##### DATA UNDER STUDY

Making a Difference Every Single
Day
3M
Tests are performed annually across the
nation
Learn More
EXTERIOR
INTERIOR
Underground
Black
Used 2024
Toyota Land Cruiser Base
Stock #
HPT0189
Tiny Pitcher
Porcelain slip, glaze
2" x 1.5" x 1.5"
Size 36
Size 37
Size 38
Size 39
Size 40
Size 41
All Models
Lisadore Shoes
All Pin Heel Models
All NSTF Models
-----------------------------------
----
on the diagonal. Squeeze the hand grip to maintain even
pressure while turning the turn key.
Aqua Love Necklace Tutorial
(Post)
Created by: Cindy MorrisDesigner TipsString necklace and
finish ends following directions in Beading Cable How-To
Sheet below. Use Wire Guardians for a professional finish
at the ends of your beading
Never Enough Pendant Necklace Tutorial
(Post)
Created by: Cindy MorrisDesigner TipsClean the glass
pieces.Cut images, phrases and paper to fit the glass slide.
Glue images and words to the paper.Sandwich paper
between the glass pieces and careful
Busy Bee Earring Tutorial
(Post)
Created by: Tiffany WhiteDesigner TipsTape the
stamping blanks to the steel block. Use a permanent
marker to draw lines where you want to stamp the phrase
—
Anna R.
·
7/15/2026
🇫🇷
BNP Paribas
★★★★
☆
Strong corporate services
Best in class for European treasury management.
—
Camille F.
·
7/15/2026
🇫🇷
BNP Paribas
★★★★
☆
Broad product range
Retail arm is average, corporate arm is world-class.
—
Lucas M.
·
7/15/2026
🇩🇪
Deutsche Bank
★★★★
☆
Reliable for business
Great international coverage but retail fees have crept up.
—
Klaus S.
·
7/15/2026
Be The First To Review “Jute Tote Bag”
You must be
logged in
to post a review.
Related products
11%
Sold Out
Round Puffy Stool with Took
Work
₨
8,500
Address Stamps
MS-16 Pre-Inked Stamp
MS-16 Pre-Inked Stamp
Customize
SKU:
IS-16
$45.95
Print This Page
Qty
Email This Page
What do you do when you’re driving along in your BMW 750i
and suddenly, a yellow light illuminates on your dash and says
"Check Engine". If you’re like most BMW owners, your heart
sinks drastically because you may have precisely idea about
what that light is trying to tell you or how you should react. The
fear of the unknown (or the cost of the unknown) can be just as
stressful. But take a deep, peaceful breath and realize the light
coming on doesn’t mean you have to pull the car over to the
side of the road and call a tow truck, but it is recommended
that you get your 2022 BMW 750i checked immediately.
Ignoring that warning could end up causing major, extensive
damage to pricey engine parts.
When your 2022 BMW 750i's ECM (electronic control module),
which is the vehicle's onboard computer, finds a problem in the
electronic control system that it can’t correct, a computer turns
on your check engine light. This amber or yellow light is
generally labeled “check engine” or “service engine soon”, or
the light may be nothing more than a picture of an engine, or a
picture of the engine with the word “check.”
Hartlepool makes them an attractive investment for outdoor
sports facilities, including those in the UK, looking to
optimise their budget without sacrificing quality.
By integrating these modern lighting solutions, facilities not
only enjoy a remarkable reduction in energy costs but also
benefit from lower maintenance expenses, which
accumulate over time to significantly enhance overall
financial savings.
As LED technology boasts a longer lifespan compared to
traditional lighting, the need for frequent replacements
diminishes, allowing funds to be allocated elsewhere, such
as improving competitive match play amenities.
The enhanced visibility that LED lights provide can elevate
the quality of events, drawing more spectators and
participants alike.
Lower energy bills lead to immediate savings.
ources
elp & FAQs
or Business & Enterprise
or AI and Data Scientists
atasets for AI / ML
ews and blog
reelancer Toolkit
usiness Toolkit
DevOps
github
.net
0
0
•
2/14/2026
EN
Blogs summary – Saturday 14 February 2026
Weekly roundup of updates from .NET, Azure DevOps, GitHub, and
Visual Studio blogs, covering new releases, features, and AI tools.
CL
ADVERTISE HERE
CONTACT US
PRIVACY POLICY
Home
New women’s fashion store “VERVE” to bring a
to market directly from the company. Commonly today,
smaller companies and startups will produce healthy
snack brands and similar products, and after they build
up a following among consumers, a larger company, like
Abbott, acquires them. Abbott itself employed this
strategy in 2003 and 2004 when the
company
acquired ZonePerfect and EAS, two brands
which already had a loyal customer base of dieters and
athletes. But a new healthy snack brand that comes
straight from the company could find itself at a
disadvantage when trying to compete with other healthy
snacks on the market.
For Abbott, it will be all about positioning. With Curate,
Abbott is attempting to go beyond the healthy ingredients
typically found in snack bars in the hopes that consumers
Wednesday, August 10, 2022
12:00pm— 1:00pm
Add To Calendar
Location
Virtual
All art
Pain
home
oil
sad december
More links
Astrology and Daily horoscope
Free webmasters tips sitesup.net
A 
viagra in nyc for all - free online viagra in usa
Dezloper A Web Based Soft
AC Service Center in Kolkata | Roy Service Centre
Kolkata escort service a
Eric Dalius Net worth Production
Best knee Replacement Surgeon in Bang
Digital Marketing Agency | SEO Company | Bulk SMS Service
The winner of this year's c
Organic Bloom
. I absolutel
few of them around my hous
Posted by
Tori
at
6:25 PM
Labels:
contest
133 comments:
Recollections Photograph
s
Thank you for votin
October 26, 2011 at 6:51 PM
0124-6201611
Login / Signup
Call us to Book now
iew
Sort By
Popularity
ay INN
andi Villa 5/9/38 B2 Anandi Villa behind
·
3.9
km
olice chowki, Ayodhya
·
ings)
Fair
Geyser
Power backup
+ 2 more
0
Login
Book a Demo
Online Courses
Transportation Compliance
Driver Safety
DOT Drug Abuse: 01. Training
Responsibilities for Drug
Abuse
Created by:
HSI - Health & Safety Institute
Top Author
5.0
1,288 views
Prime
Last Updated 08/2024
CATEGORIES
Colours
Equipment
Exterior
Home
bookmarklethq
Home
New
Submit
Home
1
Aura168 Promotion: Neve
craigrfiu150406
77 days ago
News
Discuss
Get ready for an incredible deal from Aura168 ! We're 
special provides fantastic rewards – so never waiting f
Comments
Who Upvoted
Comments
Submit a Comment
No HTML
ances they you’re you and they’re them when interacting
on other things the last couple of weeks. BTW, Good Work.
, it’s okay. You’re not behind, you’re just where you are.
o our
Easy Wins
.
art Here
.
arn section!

##########

Please transcribe only the lines in the records above running from the line that has "Online Courses" through the line that has "Get ready for", both included, exactly as they appear.

Online Courses
Transportation Compliance
Driver Safety
DOT Drug Abuse: 01. Training
Responsibilities for Drug
Abuse
Created by:
HSI - Health & Safety Institute
Top Author
5.0
1,288 views
Prime
Last Updated 08/2024
CATEGORIES
Colours
Equipment
Exterior
Home
bookmarklethq
Home
New
Submit
Home
1
Aura168 Promotion: Neve
craigrfiu150406
77 days ago
News
Discuss
Get ready for an incredible deal from Aura168 ! We're 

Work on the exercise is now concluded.